- _HOW TO COMPLETE THIS TASK_: Below are the records; locate each line with the word "Реклама" and copy it.

-------- DATA EXTRACTS

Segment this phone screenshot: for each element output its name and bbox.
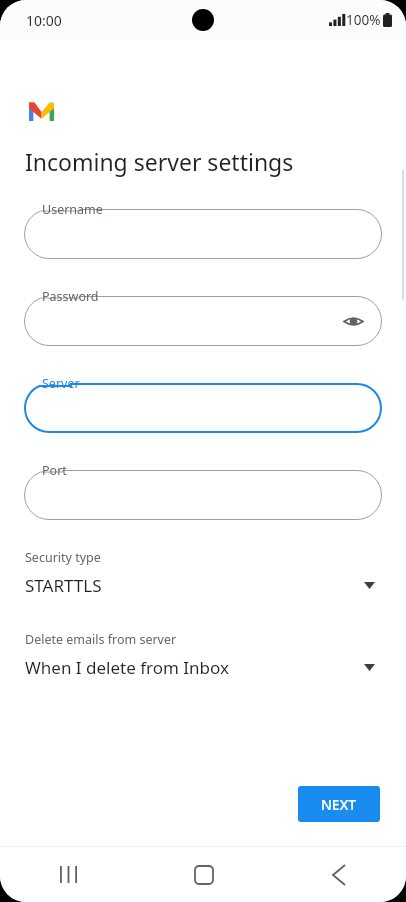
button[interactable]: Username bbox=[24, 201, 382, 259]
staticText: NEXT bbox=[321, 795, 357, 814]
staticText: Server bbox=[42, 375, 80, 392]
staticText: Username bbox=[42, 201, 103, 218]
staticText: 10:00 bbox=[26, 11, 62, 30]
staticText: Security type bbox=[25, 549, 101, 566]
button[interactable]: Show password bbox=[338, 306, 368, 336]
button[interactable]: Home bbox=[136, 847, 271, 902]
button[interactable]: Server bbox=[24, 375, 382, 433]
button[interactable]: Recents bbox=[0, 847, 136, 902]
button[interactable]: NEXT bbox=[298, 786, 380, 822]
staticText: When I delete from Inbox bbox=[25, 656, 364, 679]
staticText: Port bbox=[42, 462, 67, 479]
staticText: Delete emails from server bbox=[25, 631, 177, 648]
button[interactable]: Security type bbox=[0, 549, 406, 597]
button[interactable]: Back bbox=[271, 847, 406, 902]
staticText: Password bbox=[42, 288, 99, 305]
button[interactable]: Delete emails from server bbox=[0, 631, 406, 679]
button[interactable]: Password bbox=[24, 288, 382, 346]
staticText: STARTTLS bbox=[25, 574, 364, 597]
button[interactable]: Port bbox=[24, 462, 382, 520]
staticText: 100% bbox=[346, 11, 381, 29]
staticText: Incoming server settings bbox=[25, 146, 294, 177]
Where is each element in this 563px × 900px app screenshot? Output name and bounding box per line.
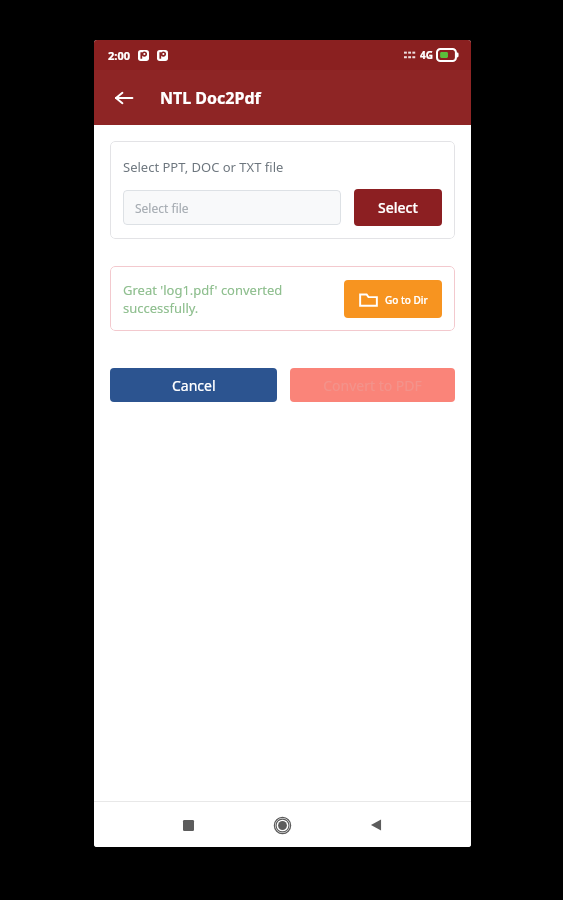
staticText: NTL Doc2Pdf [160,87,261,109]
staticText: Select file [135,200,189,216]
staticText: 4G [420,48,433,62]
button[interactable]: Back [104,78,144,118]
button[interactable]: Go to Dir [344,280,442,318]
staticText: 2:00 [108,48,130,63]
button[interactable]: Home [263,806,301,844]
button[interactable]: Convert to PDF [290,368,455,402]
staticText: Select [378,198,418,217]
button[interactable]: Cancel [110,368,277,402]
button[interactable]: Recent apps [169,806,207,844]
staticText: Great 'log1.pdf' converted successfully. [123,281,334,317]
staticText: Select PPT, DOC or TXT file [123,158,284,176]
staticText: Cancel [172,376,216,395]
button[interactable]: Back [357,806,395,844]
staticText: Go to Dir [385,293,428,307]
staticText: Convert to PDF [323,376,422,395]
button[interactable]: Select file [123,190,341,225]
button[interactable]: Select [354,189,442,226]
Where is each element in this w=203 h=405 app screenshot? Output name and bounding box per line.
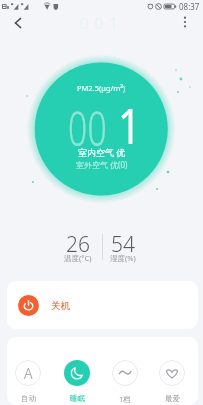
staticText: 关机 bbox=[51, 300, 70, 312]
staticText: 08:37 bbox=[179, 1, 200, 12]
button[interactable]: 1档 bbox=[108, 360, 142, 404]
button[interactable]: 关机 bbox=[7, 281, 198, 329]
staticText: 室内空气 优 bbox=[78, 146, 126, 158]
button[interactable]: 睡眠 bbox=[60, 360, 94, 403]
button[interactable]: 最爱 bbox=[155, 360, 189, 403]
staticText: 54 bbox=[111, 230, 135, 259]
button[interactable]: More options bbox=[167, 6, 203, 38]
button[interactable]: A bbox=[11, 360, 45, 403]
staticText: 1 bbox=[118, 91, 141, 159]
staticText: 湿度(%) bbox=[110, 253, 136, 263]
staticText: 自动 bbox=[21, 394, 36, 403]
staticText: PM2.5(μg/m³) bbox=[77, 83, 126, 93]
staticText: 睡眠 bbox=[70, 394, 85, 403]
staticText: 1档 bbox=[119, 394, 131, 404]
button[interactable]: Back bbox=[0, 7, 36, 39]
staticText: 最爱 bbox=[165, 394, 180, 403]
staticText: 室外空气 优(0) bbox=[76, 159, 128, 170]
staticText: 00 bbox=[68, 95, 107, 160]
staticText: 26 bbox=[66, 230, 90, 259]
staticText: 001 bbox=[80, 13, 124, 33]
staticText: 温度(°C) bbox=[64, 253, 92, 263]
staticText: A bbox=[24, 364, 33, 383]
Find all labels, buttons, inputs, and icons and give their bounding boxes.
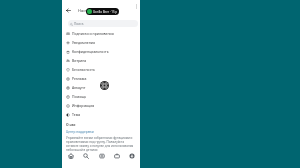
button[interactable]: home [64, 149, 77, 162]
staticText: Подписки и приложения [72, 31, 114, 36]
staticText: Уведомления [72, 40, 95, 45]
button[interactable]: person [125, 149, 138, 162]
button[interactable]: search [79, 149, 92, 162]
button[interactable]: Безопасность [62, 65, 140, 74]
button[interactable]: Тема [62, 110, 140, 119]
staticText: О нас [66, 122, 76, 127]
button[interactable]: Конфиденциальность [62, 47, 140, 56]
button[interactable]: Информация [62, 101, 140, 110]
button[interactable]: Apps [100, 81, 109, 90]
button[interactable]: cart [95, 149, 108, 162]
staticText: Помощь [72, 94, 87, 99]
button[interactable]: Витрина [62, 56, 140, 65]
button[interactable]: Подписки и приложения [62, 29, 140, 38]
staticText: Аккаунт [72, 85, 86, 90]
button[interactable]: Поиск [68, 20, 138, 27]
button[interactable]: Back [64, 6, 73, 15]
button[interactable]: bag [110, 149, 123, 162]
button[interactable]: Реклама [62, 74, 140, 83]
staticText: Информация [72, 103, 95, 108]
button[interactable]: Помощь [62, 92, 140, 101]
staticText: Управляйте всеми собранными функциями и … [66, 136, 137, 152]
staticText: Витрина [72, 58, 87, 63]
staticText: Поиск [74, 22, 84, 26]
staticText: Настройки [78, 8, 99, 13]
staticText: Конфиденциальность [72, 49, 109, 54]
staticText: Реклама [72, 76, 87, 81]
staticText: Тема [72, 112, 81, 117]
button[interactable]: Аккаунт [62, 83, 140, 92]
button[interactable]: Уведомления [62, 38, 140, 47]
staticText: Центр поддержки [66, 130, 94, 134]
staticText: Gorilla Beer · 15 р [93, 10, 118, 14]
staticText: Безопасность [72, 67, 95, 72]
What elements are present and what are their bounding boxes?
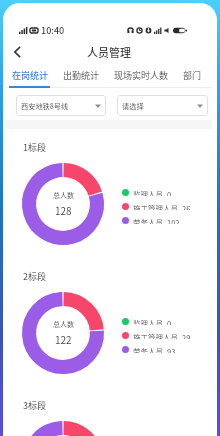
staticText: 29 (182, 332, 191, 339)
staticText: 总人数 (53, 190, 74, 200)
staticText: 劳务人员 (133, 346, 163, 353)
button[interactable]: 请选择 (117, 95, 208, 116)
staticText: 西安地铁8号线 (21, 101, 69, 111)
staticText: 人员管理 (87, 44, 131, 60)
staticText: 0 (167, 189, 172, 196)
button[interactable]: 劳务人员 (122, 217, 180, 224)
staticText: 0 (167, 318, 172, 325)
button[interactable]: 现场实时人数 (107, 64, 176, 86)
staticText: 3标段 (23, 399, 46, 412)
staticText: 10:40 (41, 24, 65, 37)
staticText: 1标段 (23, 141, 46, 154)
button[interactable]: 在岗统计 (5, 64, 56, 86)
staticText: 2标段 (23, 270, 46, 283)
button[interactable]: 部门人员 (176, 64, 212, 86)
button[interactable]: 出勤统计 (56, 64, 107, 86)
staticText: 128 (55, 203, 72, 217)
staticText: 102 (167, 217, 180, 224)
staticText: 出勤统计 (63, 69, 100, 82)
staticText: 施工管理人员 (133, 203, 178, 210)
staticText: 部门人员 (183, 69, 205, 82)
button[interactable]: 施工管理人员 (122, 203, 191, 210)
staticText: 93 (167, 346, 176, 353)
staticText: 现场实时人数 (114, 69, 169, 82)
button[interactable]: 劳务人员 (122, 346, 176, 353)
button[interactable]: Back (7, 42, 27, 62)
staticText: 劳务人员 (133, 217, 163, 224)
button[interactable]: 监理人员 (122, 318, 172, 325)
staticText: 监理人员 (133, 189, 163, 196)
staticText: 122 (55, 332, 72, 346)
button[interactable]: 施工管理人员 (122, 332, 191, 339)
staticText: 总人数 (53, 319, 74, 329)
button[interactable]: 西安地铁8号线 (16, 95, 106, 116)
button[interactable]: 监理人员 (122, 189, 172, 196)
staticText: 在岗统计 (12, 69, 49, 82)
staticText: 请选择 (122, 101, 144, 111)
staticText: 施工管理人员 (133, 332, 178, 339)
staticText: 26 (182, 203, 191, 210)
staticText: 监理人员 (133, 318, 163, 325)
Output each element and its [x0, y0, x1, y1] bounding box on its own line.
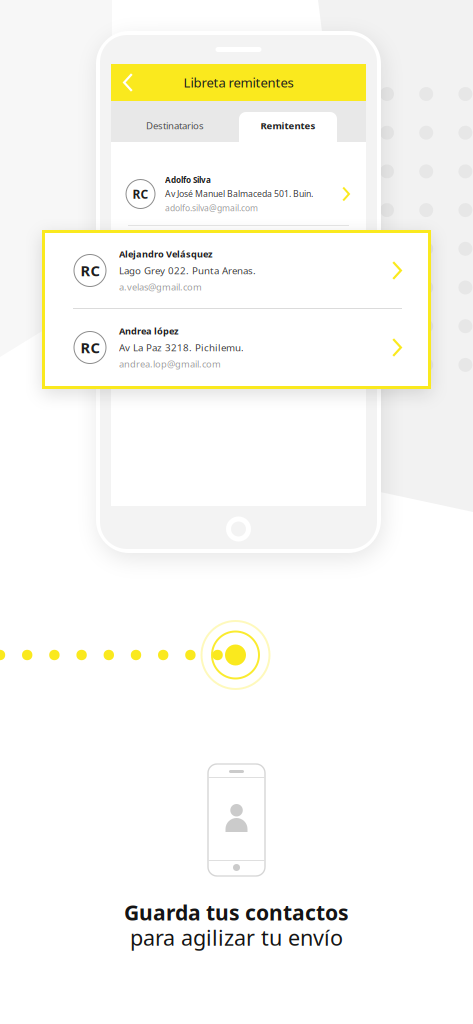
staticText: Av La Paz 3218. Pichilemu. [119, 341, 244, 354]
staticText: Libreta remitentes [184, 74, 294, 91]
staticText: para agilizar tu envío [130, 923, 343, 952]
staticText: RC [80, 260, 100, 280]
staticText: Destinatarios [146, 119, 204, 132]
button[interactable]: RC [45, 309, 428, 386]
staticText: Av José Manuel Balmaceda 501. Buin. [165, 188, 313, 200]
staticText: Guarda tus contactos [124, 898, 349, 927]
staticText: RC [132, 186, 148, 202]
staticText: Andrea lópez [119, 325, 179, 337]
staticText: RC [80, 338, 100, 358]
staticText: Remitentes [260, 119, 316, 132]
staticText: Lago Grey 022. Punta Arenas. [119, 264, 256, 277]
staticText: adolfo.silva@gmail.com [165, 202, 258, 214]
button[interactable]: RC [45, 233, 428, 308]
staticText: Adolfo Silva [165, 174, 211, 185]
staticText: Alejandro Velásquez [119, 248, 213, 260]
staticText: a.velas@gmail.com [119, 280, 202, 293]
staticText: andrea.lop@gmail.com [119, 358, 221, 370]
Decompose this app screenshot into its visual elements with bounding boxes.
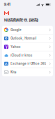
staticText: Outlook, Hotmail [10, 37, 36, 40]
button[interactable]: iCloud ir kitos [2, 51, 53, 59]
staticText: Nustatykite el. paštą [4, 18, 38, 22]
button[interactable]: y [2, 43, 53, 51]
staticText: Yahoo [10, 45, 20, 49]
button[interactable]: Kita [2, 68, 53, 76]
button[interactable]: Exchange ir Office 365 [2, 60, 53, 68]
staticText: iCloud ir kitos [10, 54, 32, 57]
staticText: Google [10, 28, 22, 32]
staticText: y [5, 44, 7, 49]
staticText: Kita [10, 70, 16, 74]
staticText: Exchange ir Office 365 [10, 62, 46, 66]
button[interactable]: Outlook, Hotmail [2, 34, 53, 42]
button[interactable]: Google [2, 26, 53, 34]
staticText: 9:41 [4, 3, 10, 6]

----------------

- _COMPLETED TASK_:
button[interactable]: Реклама [62, 74, 140, 83]
staticText: Реклама [72, 76, 87, 81]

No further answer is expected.